Saccade vigor was higher during deliberation than after decision time. A, Velocity–amplitude relationship for a representative participant for saccades made during the 6 s decision period. Data were fit to a hyperbolic function, separately for nasal and temporal saccades. Saccades made before decision time (gray dots) appeared to have a greater velocity than those made after decision time (black dots). B, Distribution of saccade amplitudes suggested that there were four groups of saccades made during the decision period: from one stimulus to another (±18° saccades) and from center to one stimulus or back (±9° saccades). Gray lines represent probability density for each participant. Black line represents the across-subject values. Data were binned with step size of 1°. C, Velocity–amplitude data from an exemplar subject split by timing of saccade relative to the key press. The saccade amplitudes were binned with bin centers located at ±9° and ±18°, with bin width of 9°. Error bars represent SD. D, Across-subject data. The error bars represent SEM and are plotted for both amplitude and velocity. E, Across-subject values of amplitude and velocity for saccades made before and after decision time. Statistics refer to within-subject changes (*p < 0.05; ***p < 0.001). Error bars are SEM. F, Average saccade peak velocities for each subject before and after decision time. Error bars are SD. G, Distribution of within-subject change in vigor with respect to decision time. H, Within-subject measure of saccade vigor as a function of timing of saccade with respect to the key press. The number on each data point represents saccade index with respect to the key press. Error bars along the x- and y-axes are SEM. I, Within-subject measure of saccade vigor (solid lines) as a function of saccade timing with respect to start of the decision period (stimulus onset). The plot also shows cumulative probability of key press (dashed lines) for slow-decision and quick-decision trials. Error bars are SEM. J, Rate of change in vigor for each participant in the quick-decision and slow-decision trials. Error bars are SD.

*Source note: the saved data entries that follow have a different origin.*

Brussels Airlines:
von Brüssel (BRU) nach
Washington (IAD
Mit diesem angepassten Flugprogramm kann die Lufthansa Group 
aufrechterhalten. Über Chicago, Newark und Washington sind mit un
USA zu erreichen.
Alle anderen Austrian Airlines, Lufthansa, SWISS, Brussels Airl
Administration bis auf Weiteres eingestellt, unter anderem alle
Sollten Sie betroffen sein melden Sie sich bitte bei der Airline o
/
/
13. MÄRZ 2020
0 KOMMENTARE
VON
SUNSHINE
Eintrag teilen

Because saccade velocity is a function of amplitude, the critical question was whether the higher velocities observed during the deliberation period were attributable to greater vigor or simply attributable to increased amplitude. To answer this question, we accounted for the effect of amplitude on velocity by fitting a hyperbolic function (Eq. 1) to the velocity-amplitude data of all saccades made by each participant (Fig. 2A, left) and then used the resulting fit to predict the expected saccade velocity at a given amplitude. The mean ± SD r values of fits to nasal and temporal saccades were 0.94 ± 0.03 and 0.95 ± 0.03.

For each saccade during the decision period, we measured its amplitude and computed the ratio of the measured velocity versus the expected velocity. This ratio, our proxy for a within-subject measure of saccade vigor, indicated whether the peak velocity of a given saccade was higher or lower than the expected velocity for that amplitude. For each saccade, we computed its vigor and then computed the average within-subject change in vigor from before decision time to after. We found that a significant number of subjects showed a drop in vigor after decision time (Fig. 2G; t(52) = 8.23, p < 10−10). Saccade vigor as a function of time relative to decision is plotted in Figure 2H, where we have numbered each saccade and plotted its timing with respect to key press. There was an ∼4% reduction in saccade vigor after decision time (within-subject comparison, t(52) = 5.97, p < 10−6).

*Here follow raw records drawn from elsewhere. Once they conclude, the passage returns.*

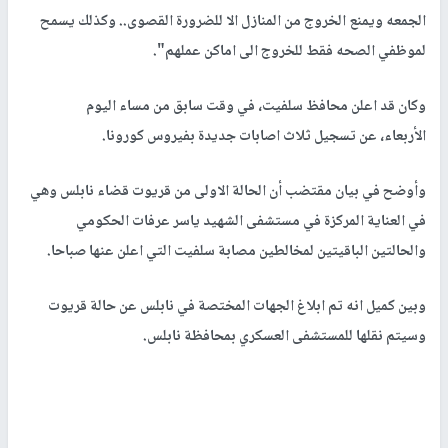
الجمعه ويمنع الخروج من المنازل الا للضرورة القصوى.. وكذلك يسمح
لموظفي الصحه فقط للخروج الى اماكن عملهم".
وكان قد اعلن محافظ سلفيت، في وقت سابق من مساء اليوم
الأربعاء، عن تسجيل ثلاث اصابات جديدة بفيروس كورونا.
وأوضح في بيان مقتضب أن الحالة الاولى من قريوت قضاء نابلس وهي
في العناية المركزة في مستشفى الشهيد ياسر عرفات الحكومي
والحالتين الباقيتين لمخالطين مصابة سلفيت التي اعلن عنها صباحا.
وبين كميل انه تم ابلاغ الجهات المختصة في نابلس عن حالة قريوت
وسيتم نقلها للمستشفى العسكري بمحافظة نابلس.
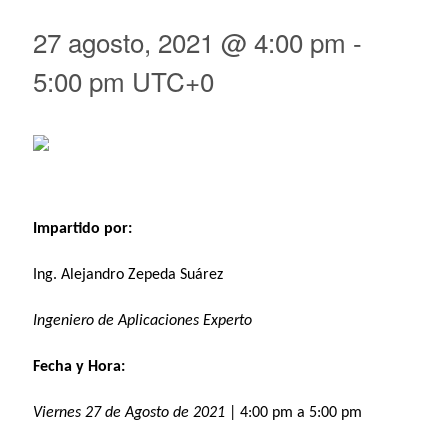
27 agosto, 2021 @ 4:00 pm
-
5:00 pm
UTC+0
Impartido por:
Ing. Alejandro Zepeda Suárez
Ingeniero de Aplicaciones Experto
Fecha y Hora:
Viernes 27 de Agosto de 2021
| 4:00 pm a 5:00 pm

In some trials, the participants took a relatively long time to make a decision, whereas in other trials, the decision was made quickly. For each participant, we computed the median decision time and then labeled each trial for that participant as quick decision or slow decision (decision times for quick and slow trials were 1.40 ± 0.35 and 2.31 ± 0.62 s, mean ± SD). When we plotted saccade vigor with respect to the onset of the decision period, we found that, in quick-decision trials, saccade vigor declined rapidly, whereas in slow-decision trials, saccade vigor declined gradually (Fig. 2I). We tested this difference in vigor as a function of saccade index with a repeated-measures ANOVA and found a significant group by saccade index interaction (Wilks' lambda = 0.604, F(5,46) = 6.041, p < 10−3). Indeed, a within-subject analysis revealed that the rate of decline in vigor was significantly steeper in quick-decision trials than slow-decision trials (Fig. 2J; within-subject t test, t(52) = 6.41, p < 10−7).

In summary, we found that saccade vigor (as measured via velocity of saccades normalized by amplitude for each subject) was greater during the deliberation period (before the decision was made) than immediately after. Vigor dropped quickly in trials in which participants made a quick decision but dropped slowly in trials in which they took longer to make their decision.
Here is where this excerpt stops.